ECB needs to keep options open beyond December meeting: accounts

ECB needs to keep options open beyond December meeting: accounts

The European Central Bank must keep its policy options open beyond a crucial meeting in December as uncertainty over the likely evolution of inflation is extremely high, according to the accounts of the meeting.

The accounts show that the current hump in prices will be more durable than once thought, raising the risk that wages will start to adjust and keep price growth elevated.

The accounts showed on Thursday that the data available in December wouldn't resolve all the uncertainties surrounding the medium-term inflation outlook.

The Governing Council should keep enough optionality to allow for future monetary policy actions, including beyond its December meeting, the ECB said in its accounts.

The comments seem to echo calls made by conservative policymakers such as Jens Weidmann and Klaas Knot that the ECB should not commit to an extensive commitment beyond December as the inflation outlook could change quickly.

In December, the bank will contemplate ramping up other purchases to pick up the slack, as it is certain to agree on winding down a 1.85 trillion euro $2.08 trillion emergency bond-buying programme from March.

While most policymakers agree on the need for continued support, they differ on how much support may be needed as the inflation path was moving up, risks were elevated and projections would have to be raised.
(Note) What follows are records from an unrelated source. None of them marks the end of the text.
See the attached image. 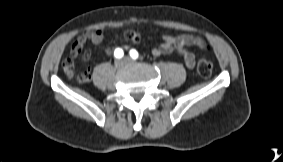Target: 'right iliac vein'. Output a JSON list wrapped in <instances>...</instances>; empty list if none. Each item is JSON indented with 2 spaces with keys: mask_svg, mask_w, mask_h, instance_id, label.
Masks as SVG:
<instances>
[{
  "mask_svg": "<svg viewBox=\"0 0 283 162\" xmlns=\"http://www.w3.org/2000/svg\"><path fill=\"white\" fill-rule=\"evenodd\" d=\"M125 65V62L123 60H119L115 62V68L116 69H122Z\"/></svg>",
  "mask_w": 283,
  "mask_h": 162,
  "instance_id": "obj_1",
  "label": "right iliac vein"
}]
</instances>
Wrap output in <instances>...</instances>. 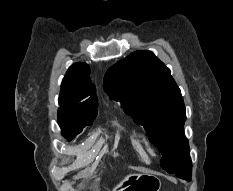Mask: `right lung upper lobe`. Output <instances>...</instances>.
I'll return each mask as SVG.
<instances>
[{
    "label": "right lung upper lobe",
    "instance_id": "1",
    "mask_svg": "<svg viewBox=\"0 0 233 191\" xmlns=\"http://www.w3.org/2000/svg\"><path fill=\"white\" fill-rule=\"evenodd\" d=\"M86 63H75L67 71L62 83L58 112L68 115L97 114L98 100Z\"/></svg>",
    "mask_w": 233,
    "mask_h": 191
}]
</instances>
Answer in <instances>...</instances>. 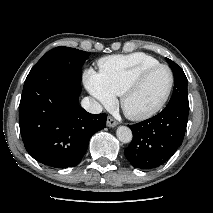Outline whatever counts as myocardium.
<instances>
[{
	"instance_id": "obj_1",
	"label": "myocardium",
	"mask_w": 213,
	"mask_h": 213,
	"mask_svg": "<svg viewBox=\"0 0 213 213\" xmlns=\"http://www.w3.org/2000/svg\"><path fill=\"white\" fill-rule=\"evenodd\" d=\"M160 68L166 69L169 72V76H170L168 88H167L165 94L163 95V97L160 99V101L158 103H156L153 107H151L143 112L132 113V112L127 111L125 108V102H126L127 98L129 97V95L138 88V86L142 83V81L146 78L147 75H149L151 72H153L157 69H160ZM173 86H174V73L168 65L158 63L156 65L147 67V68L143 69L141 72H139L124 87V89L122 90V92L119 95L120 106H121L122 110L124 111V113L126 114V116L132 120L140 121V120L148 119V118L152 117L153 115H155L157 112H159L162 109V107L166 104V102L168 101V99L171 95V92L173 90Z\"/></svg>"
}]
</instances>
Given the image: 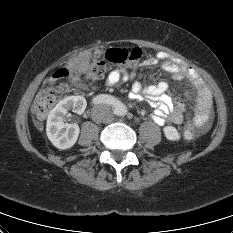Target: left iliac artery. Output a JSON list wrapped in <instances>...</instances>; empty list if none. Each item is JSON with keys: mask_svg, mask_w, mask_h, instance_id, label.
I'll use <instances>...</instances> for the list:
<instances>
[{"mask_svg": "<svg viewBox=\"0 0 233 233\" xmlns=\"http://www.w3.org/2000/svg\"><path fill=\"white\" fill-rule=\"evenodd\" d=\"M114 114L116 115H124L125 114V108L122 106V104L118 101L114 110H113Z\"/></svg>", "mask_w": 233, "mask_h": 233, "instance_id": "1", "label": "left iliac artery"}]
</instances>
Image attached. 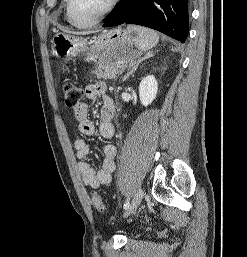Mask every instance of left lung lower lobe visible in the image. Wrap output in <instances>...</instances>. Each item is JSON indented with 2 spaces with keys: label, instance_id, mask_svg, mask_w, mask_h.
<instances>
[{
  "label": "left lung lower lobe",
  "instance_id": "left-lung-lower-lobe-1",
  "mask_svg": "<svg viewBox=\"0 0 247 257\" xmlns=\"http://www.w3.org/2000/svg\"><path fill=\"white\" fill-rule=\"evenodd\" d=\"M123 23L150 27L184 43L189 31L188 0H121L103 27Z\"/></svg>",
  "mask_w": 247,
  "mask_h": 257
}]
</instances>
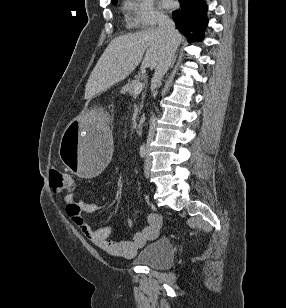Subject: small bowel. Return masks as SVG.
I'll return each mask as SVG.
<instances>
[{"instance_id":"1","label":"small bowel","mask_w":286,"mask_h":308,"mask_svg":"<svg viewBox=\"0 0 286 308\" xmlns=\"http://www.w3.org/2000/svg\"><path fill=\"white\" fill-rule=\"evenodd\" d=\"M63 201L67 216L80 232L101 250L120 258L133 257L148 241L157 238L162 223L157 213H149L146 226L141 231L133 233L127 240H113L110 238L113 232L112 225L94 229L84 217L86 213L97 212L103 205L79 201L72 193L66 194Z\"/></svg>"}]
</instances>
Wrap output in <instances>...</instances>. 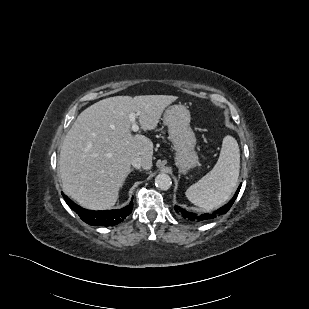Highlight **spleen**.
Segmentation results:
<instances>
[{
    "mask_svg": "<svg viewBox=\"0 0 309 309\" xmlns=\"http://www.w3.org/2000/svg\"><path fill=\"white\" fill-rule=\"evenodd\" d=\"M240 152L235 138L225 136L219 159L213 169L185 192L194 205L210 210L225 203L235 190L239 177Z\"/></svg>",
    "mask_w": 309,
    "mask_h": 309,
    "instance_id": "obj_1",
    "label": "spleen"
}]
</instances>
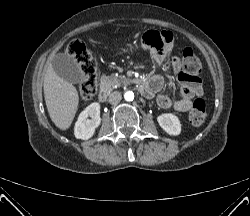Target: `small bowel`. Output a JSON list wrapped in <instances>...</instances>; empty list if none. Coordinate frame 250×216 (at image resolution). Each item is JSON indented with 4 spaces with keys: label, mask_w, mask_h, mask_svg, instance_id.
Masks as SVG:
<instances>
[{
    "label": "small bowel",
    "mask_w": 250,
    "mask_h": 216,
    "mask_svg": "<svg viewBox=\"0 0 250 216\" xmlns=\"http://www.w3.org/2000/svg\"><path fill=\"white\" fill-rule=\"evenodd\" d=\"M172 43L173 35L167 31H149L143 36L144 47L152 52L154 59L159 64L164 62L166 53L171 48ZM172 67L175 78L181 83L179 97L162 94L157 97V104L164 109L186 112L192 108L193 98L199 97L203 93L201 81L198 77L186 76L177 60L172 63ZM164 80V77L159 74L148 79L146 83L151 90L150 96L162 90Z\"/></svg>",
    "instance_id": "small-bowel-1"
}]
</instances>
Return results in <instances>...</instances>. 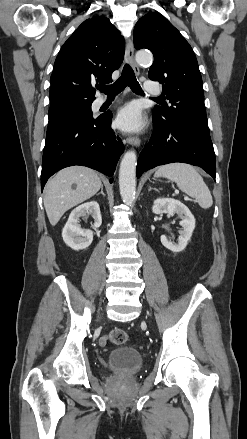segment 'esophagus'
I'll list each match as a JSON object with an SVG mask.
<instances>
[{"mask_svg": "<svg viewBox=\"0 0 247 439\" xmlns=\"http://www.w3.org/2000/svg\"><path fill=\"white\" fill-rule=\"evenodd\" d=\"M125 61L131 65L136 74H139V67L134 60V45L132 39L126 41ZM126 142L136 147L140 146V139L138 137L128 136Z\"/></svg>", "mask_w": 247, "mask_h": 439, "instance_id": "esophagus-1", "label": "esophagus"}]
</instances>
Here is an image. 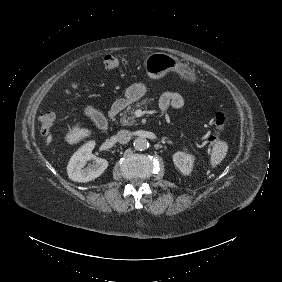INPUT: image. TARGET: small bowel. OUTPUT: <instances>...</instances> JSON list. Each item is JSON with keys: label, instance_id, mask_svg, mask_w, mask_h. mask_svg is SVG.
<instances>
[{"label": "small bowel", "instance_id": "small-bowel-1", "mask_svg": "<svg viewBox=\"0 0 282 282\" xmlns=\"http://www.w3.org/2000/svg\"><path fill=\"white\" fill-rule=\"evenodd\" d=\"M184 106V98L177 92H165L159 99V110L161 114H165L169 107L176 109Z\"/></svg>", "mask_w": 282, "mask_h": 282}]
</instances>
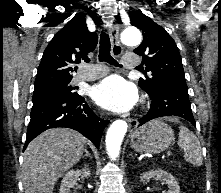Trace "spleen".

The accounts showed that the longer the inflation spike lasted, the more it would become embedded in longer-term inflation expectations.

The majority appeared to be of the opinion that even if risks were skewed towards higher inflation, the ECB needed to be patient and not tighten prematurely, especially since wages were not showing significant acceleration.

Policy doves who want to push for bond buying in Dec. argue that inflation will come down on its own as one-off factors are the main culprit, while wage inflation remains anaemic.

The risk that inflation will settle above the ECB's target, a mark that Conservatives have undershot for the past decade is raised by the fact that even if temporary, high price growth will eventually push up wages.

Both sides agree that a rate hike next year would be premature and the differences are about the pace of continued stimulus in the form of debt purchases.

The ECB said that market participants were questioning the credibility of the Governing Council's forward guidance. In this context, it was stressed that the Governing Council had to reaffirm its determination to act forcefully and persistently.